In this problem-solving idea for a startup, one of Waveup’s clients – an activewear brand – presented with quantitive proofs.
The Waveup team has a wealth of success stories, with this circular retailer being one of them. This example showcases the power of highlighting a specific niche in the problem slide and why it’s vital today.
Build a well-defined go-to-market strategy
Your go-to-market strategy (GTM) is like your pathway to customers, and investors want to check if the route you will be taking is efficient and makes overall sense. It is not just about the marketing channels but also the distributor network, online and offline selling strategy, and an established supply chain. A well-thought-out GTM plan can demonstrate to investors that the startup has a solid plan in place for reaching its target customers and scaling the business.
Highlight your market position and show what makes your product unique
Just like your customers, investors need to understand what sets you apart from the competition and makes your product unique. This could be anything from a unique technology or design feature to an established community or scalable business model.
Emphasizing what creates a strong competitive moat around your brand is key in convincing investors that your fashion startup has the potential for long-term success in the industry.
For instance, Waveup’s clients have demonstrated a clear direction and a strong competitive moat in the activewear space, which can inspire other fashion startups to position themselves similarly. By incorporating unique selling propositions and examples of a strong competitive moat, investors will be more inclined to invest in your business.
Showcase your specific niche in the fashion industry
One of the key factors that investors consider when evaluating a fashion brand is the market potential. They want to see that there is a clear demand for the products and that the brand has a specific target audience. This is where having a well-defined niche becomes crucial.
By carving out a specific niche for your fashion brand, you can differentiate yourself from competitors and establish a loyal customer base. This can also help you develop a more focused marketing strategy, leading to more effective advertising and promotion.
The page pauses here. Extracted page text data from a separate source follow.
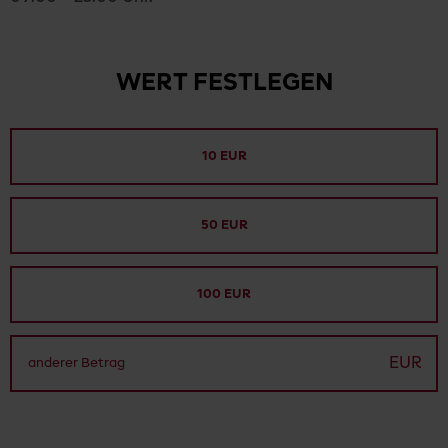
WERT FESTLEGEN
10 EUR
50 EUR
100 EUR
EUR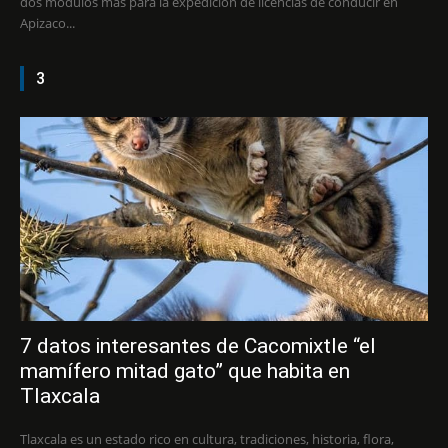
dos módulos más para la expedición de licencias de conducir en
Apizaco...
3
7 datos interesantes de Cacomixtle “el
mamífero mitad gato” que habita en
Tlaxcala
Tlaxcala es un estado rico en cultura, tradiciones, historia, flora,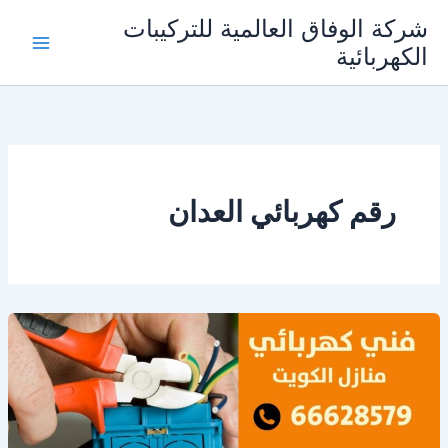
خطي
شركة الوفاق العالمية للتركيبات
لى
الكهربائية
Main
لمحتوى
Menu
رقم كهربائي العدان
Establish a long-term vision
For investors, it’s vital to see that your vision for the company is ambitious and has the potential to grow into a significant market player. They want to invest in businesses that dream big and have a long-term plan and a clear strategy for expansion.
Make sure to showcase your growth projections and addressable market, demonstrating that your vision is both feasible and compelling. Add your path to 100M customers, including your exit vision — anything that indicates a bold ambition and promises generous returns.
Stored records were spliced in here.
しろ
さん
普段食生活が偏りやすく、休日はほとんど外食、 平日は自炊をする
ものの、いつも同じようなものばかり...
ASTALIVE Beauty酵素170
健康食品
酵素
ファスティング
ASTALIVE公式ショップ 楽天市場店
In the vision slide of a past Waveup client, a US-based circular economy startup, the focus was on demonstrating a clear direction linked to a specific market size. This slide showcased the company’s ability to solve a real problem in the market while presenting a vision for the future that investors could get behind. By showcasing the potential size of the market and how the company plans to capture it, the vision slide was able to communicate the startup’s potential to investors effectively.
Demonstrate traction with the most impressive numbers
Including traction signals in your pitch deck is vital as it proves to investors that 1. the market is responding to your business idea and 2. you can deliver results. So if you have any early customers, reviews, or first clients, definitely put it front and center in your pitch deck. Investors need to see that your product or service resonates with customers and has the potential for future growth.
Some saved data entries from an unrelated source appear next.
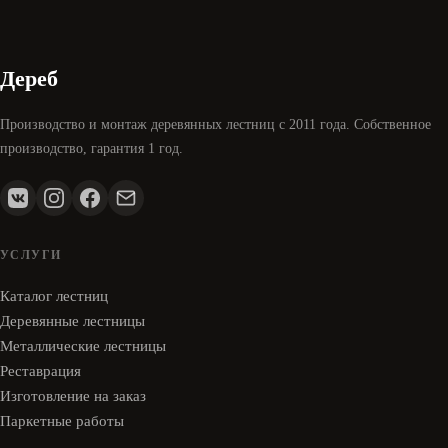
Дереб
Производство и монтаж деревянных лестниц с 2011 года. Собственное
производство, гарантия 1 год.
УСЛУГИ
Каталог лестниц
Деревянные лестницы
Металлические лестницы
Реставрация
Изготовление на заказ
Паркетные работы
Be sure to place your traction slide at the front of your pitch deck—by doing so, you can capture the investor’s attention and establish credibility from the outset.
Growth KPIs that matter
Sales are the main indicator of growth. Ideally, investors expect to see a promise of 20% MOM growth to consider your business as a good investment. Strong online sales are a big plus, so make sure to include them in your projections and overall GTM strategy.
The number of customers & orders placed to date
Showing your orders to date is an effective way to validate consumer demand for your products for investors.
Customer acquisition cost (CAC)
Understanding revenue potential starts with understanding Customer Acquisition Cost (CAC) and Return on Ad Spend (ROAS). CAC is such an important metric for fashion brands because it reveals how many resources are needed to acquire new customers.
Take a look at your CAC compared to the industry average. On average, it costs approximately $129 to acquire a new customer in the fashion industry. If the numbers look good against benchmarks, highlight that to investors and explain the reason for it. For example, Our CAC is below other players because we have a strong organic presence, referrals, etc.
Conversely, if you see that your customer acquisition costs are considerably above benchmarks, it’s time to revise your marketing strategy, find ways to bring the cost down, and present your solution to investors.
Customer Lifetime Value (LTV)
When it comes to understanding customer relationships, CAC and LTV are like two sides of one coin. CAC helps you zero in on acquiring paying customers, whereas LTV provides insights into how to monetize them better. It is a worthwhile endeavor to combine the metrics and move beyond basic customer acquisition metrics so that you can nurture those relationships more strategically.
There are various ways to measure LTV, depending on your business model. The simplest formula is to go step by step and determine average purchase value, purchase frequency, and customer lifespan.
For your business model to be considered effective, your LTV:CAC ratio must be a minimum of 3x, ideally — higher. If that’s the case, emphasize it in your deck and explain what helped you achieve it, e.g., high referral rate, growing AOV, and so on.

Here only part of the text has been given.